Rachel ran through the bathroom and into the kitchen. The fridge was still working although its light didn’t switch on. It was still full of tins and boxes. There were bottles of Tizer in its door—and they looked OK. She hoped the lids wouldn’t have gone rusty or something on the inside. She ran to the drawer, looking for a bottle opener—these weren’t the kind that unscrewed—and found one, quickly. Awkwardly she fumbled with it until at last the cap shot off and danced across the Formica worktop. She did a second bottle and ran quickly back through the bathroom with both. Before she reached it, the door at the other end opened, and Freddy and Polly staggered through, Ben behind them, shrugging at her and shaking his head. ‘I couldn’t stop them,’ he said.

She and Ben had both realized that the sight of the dust all over the things in the living areas would provide the clue that they had been left, hearts stopped, for a bit longer than a week. As Freddy and Polly moved through the bathroom and into the kitchen, they were already beginning to slow down and sweep horrified glances from one side of the room to the other. In the chamber with the torpedoes the dust had not been so obvious, somehow. Everything in there was pale and grey-looking anyway.

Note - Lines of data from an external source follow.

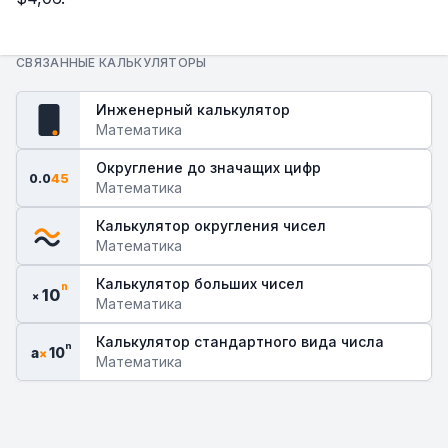
СВЯЗАННЫЕ КАЛЬКУЛЯТОРЫ
Инженерный калькулятор
fx
Математика
Округление до значащих цифр
0.0
45
Математика
Калькулятор округления чисел
Математика
Калькулятор больших чисел
n
10
×
Математика
Калькулятор стандартного вида числа
n
a
10
×
Математика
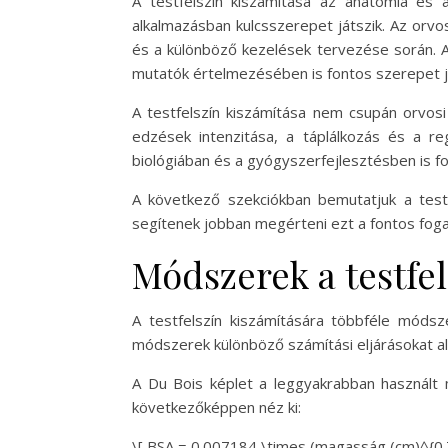
A testfelszín kiszámítása az anatómia és a 
alkalmazásban kulcsszerepet játszik. Az orv
és a különböző kezelések tervezése során. 
mutatók értelmezésében is fontos szerepet já
A testfelszín kiszámítása nem csupán orvos
edzések intenzitása, a táplálkozás és a re
biológiában és a gyógyszerfejlesztésben is f
A következő szekciókban bemutatjuk a testfe
segítenek jobban megérteni ezt a fontos foga
Módszerek a testfel
A testfelszín kiszámítására többféle módsz
módszerek különböző számítási eljárásokat al
A Du Bois képlet a leggyakrabban használt 
következőképpen néz ki:
\[ BSA = 0.007184 \times (magasság (cm)^{0.7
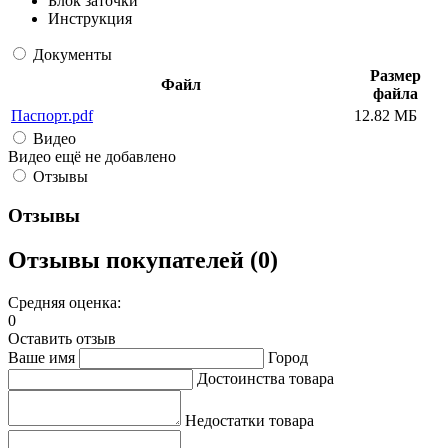
Блок заточки
Инструкция
Документы
Размер
Файл
файла
Паспорт.pdf
12.82 МБ
Видео
Видео ещё не добавлено
Отзывы
Отзывы
Отзывы покупателей (0)
Средняя оценка:
0
Оставить отзыв
Ваше имя
Город
Достоинства товара
Недостатки товара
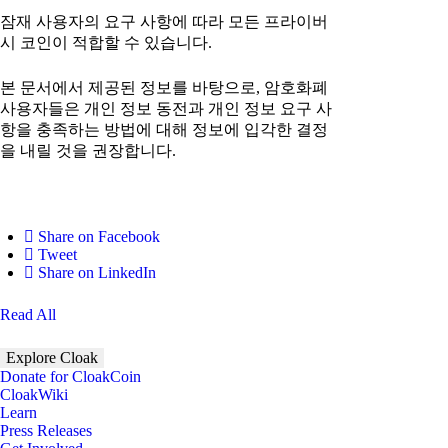
잠재 사용자의 요구 사항에 따라 모든 프라이버
시 코인이 적합할 수 있습니다.
본 문서에서 제공된 정보를 바탕으로, 암호화폐
사용자들은 개인 정보 동전과 개인 정보 요구 사
항을 충족하는 방법에 대해 정보에 입각한 결정
을 내릴 것을 권장합니다.
Share on Facebook
Tweet
Share on LinkedIn
Read All
Explore Cloak
Donate for CloakCoin
CloakWiki
Learn
Press Releases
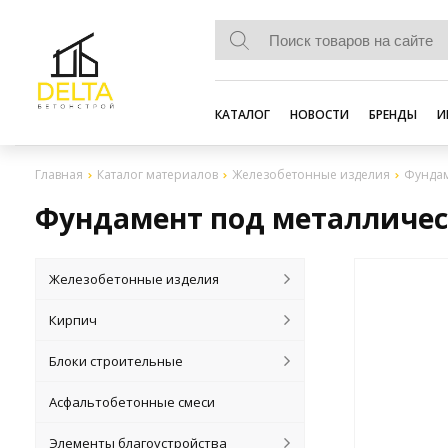
КАТАЛОГ
НОВОСТИ
БРЕНДЫ
И
Главная
Каталог материалов
Железобетонные изделия
Фундам
Фундамент под металлическ
Железобетонные изделия
Кирпич
Блоки строительные
Асфальтобетонные смеси
Элементы благоустройства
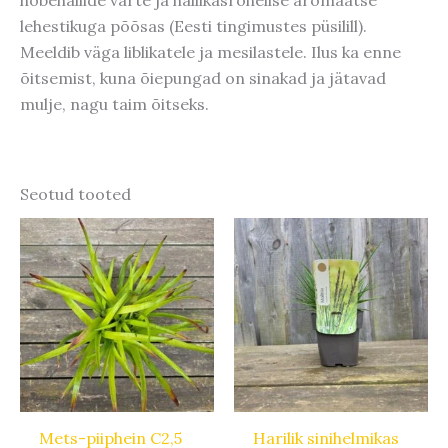
lehestikuga põõsas (Eesti tingimustes püsilill).
Meeldib väga liblikatele ja mesilastele. Ilus ka enne
õitsemist, kuna õiepungad on sinakad ja jätavad
mulje, nagu taim õitseks.
Seotud tooted
Mets-piiphein C2,5
Harilik sinihelmikas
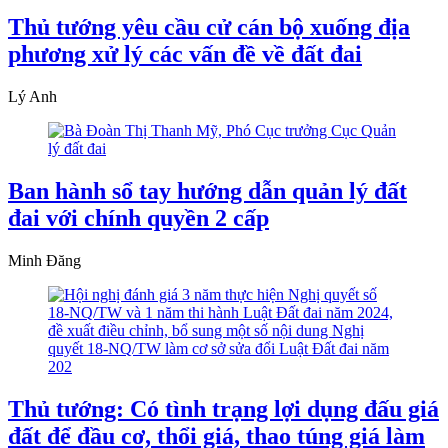
Thủ tướng yêu cầu cử cán bộ xuống địa
phương xử lý các vấn đề về đất đai
Lý Anh
Ban hành sổ tay hướng dẫn quản lý đất
đai với chính quyền 2 cấp
Minh Đăng
Thủ tướng: Có tình trạng lợi dụng đấu giá
đất để đầu cơ, thổi giá, thao túng giá làm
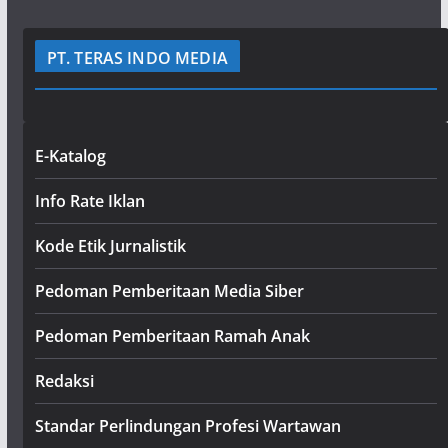
PT. TERAS INDO MEDIA
E-Katalog
Info Rate Iklan
Kode Etik Jurnalistik
Pedoman Pemberitaan Media Siber
Pedoman Pemberitaan Ramah Anak
Redaksi
Standar Perlindungan Profesi Wartawan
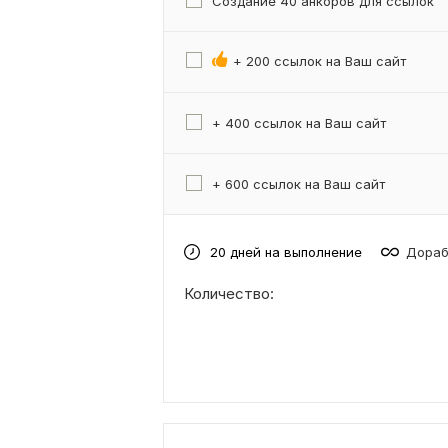
Создание 40 анкоров для ссылок
+ 200 ссылок на Ваш сайт
+ 400 ссылок на Ваш сайт
+ 600 ссылок на Ваш сайт
20 дней на выполнение
Дораб
Количество:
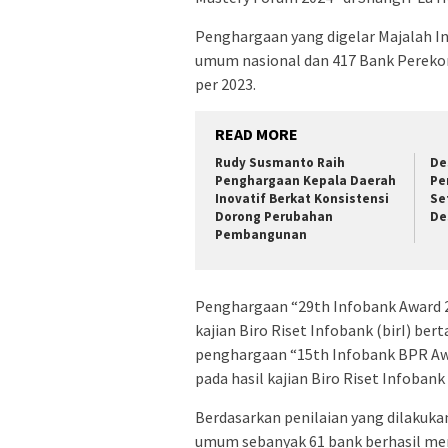
Penghargaan yang digelar Majalah Inf
umum nasional dan 417 Bank Perekon
per 2023.
READ MORE
Rudy Susmanto Raih
De
Penghargaan Kepala Daerah
Pe
Inovatif Berkat Konsistensi
Se
Dorong Perubahan
De
Pembangunan
Penghargaan “29th Infobank Award 20
kajian Biro Riset Infobank (birI) ber
penghargaan “15th Infobank BPR Awa
pada hasil kajian Biro Riset Infoban
Berdasarkan penilaian yang dilakukan
umum sebanyak 61 bank berhasil mera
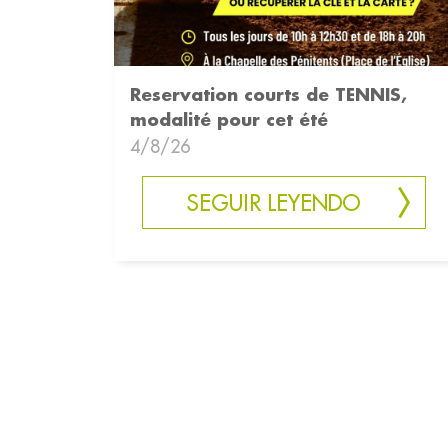
Reservation courts de TENNIS,
modalité pour cet été
4/8/26
SEGUIR LEYENDO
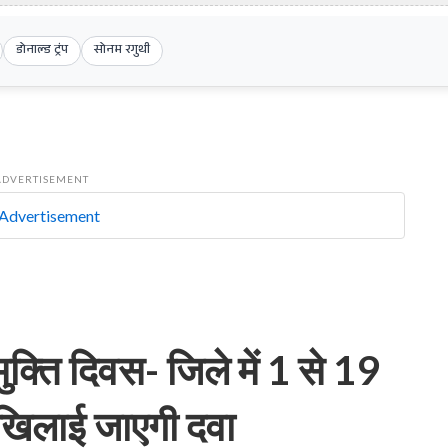
डोनाल्ड ट्रंप
सोनम रगुथी
ADVERTISEMENT
 मुक्ति दिवस- जिले में 1 से 19
ो खिलाई जाएगी दवा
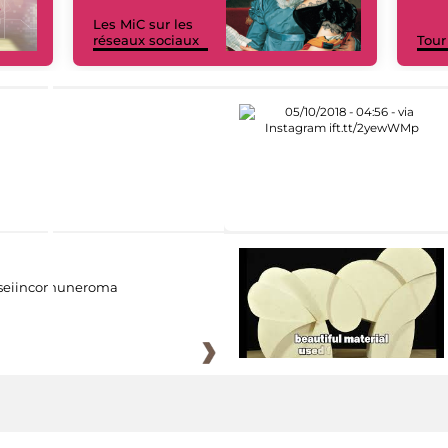
Les MiC sur les
réseaux sociaux
Tour
eiincomuneroma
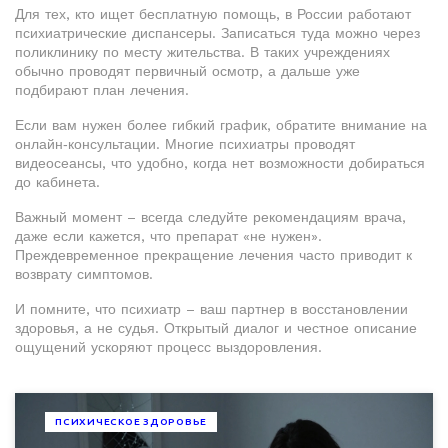
Для тех, кто ищет бесплатную помощь, в России работают
психиатрические диспансеры. Записаться туда можно через
поликлинику по месту жительства. В таких учреждениях
обычно проводят первичный осмотр, а дальше уже
подбирают план лечения.
Если вам нужен более гибкий график, обратите внимание на
онлайн‑консультации. Многие психиатры проводят
видеосеансы, что удобно, когда нет возможности добираться
до кабинета.
Важный момент – всегда следуйте рекомендациям врача,
даже если кажется, что препарат «не нужен».
Преждевременное прекращение лечения часто приводит к
возврату симптомов.
И помните, что психиатр – ваш партнер в восстановлении
здоровья, а не судья. Открытый диалог и честное описание
ощущений ускоряют процесс выздоровления.
ПСИХИЧЕСКОЕ ЗДОРОВЬЕ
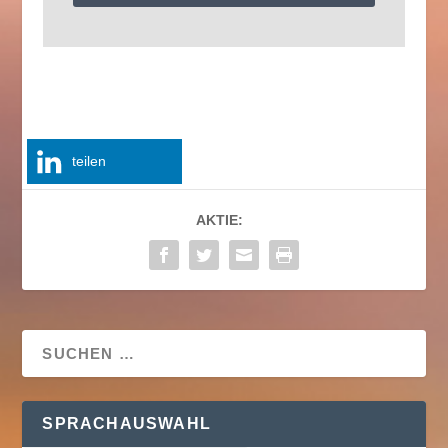
teilen
AKTIE:
SPRACHAUSWAHL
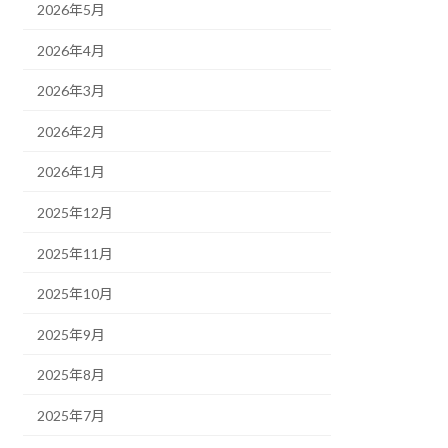
2026年5月
2026年4月
2026年3月
2026年2月
2026年1月
2025年12月
2025年11月
2025年10月
2025年9月
2025年8月
2025年7月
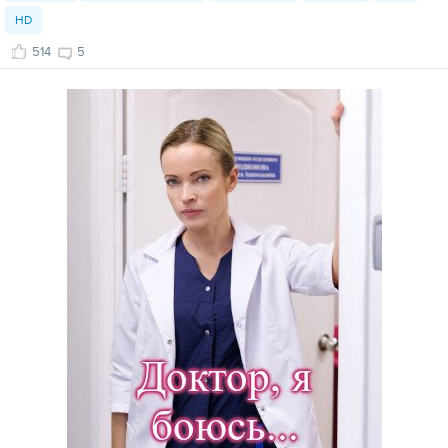
HD
514
5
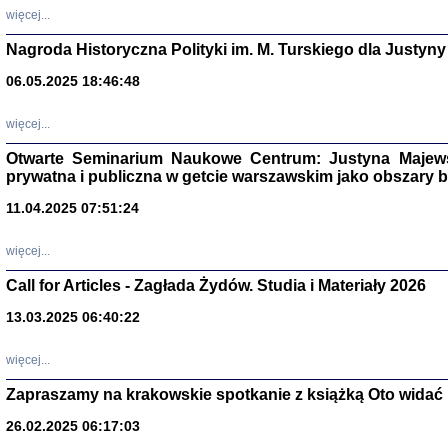
DALEJ JEST NOC. Los
więcej...
red. i wstę
Nagroda Historyczna Polityki im. M. Turskiego dla Justyny
06.05.2025 18:46:48
ŻADNA BLA
więcej...
Wspomnieni
Stanisław A
Warszawa 
Otwarte Seminarium Naukowe Centrum: Justyna Majewsk
prywatna i publiczna w getcie warszawskim jako obszary
11.04.2025 07:51:24
więcej...
Call for Articles - Zagłada Żydów. Studia i Materiały 2026
13.03.2025 06:40:22
więcej...
Zapraszamy na krakowskie spotkanie z książką Oto widać i
TYLEŚMY JU
Dziennik pi
26.02.2025 06:17:03
Clara Kram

But here, on the blue and cream kitchen furniture, across the draining board of the sink, over the curved metal toaster and the pale lemon biscuit tins, the layer of dust was mournfully obvious.

Rachel pulled out two low stools from beside the sink. ‘Please,’ she said. ‘Sit down and drink this. You really, really need it.’ Dazed, they both sat and accepted a bottle. They drank a little, and then pulled faces. ‘Flat,’ said Freddy.

‘Drink it anyway,’ said Ben. ‘You need the sugar.’

Freddy took a long drink and then sat up, looking levelly at Ben. ‘All right. Don’t try to fudge us. You’d better tell it to us straight. How many months have we been down here? And what’s happened to our father?’

Ben winced.
Months.
They still thought it was only months. But then—why not? Dust like this
could
build up in months … maybe. And it wasn’t as if he and Rachel had arrived in shiny silver cat-suits, waving ray guns, like anyone after the year 2000 was supposed to have looked like to people living back in the old days. They wore jeans and sweatshirts, and many kids in 1956 probably wore something similar. ‘Look—I don’t know what happened to your father,’ said Ben, as kindly as he could. ‘But you ought to know this. It’s going to be a bit of a shock. This isn’t 1956 any more.’

They stared at him from round blue eyes—desperately unprepared for what he was about to say.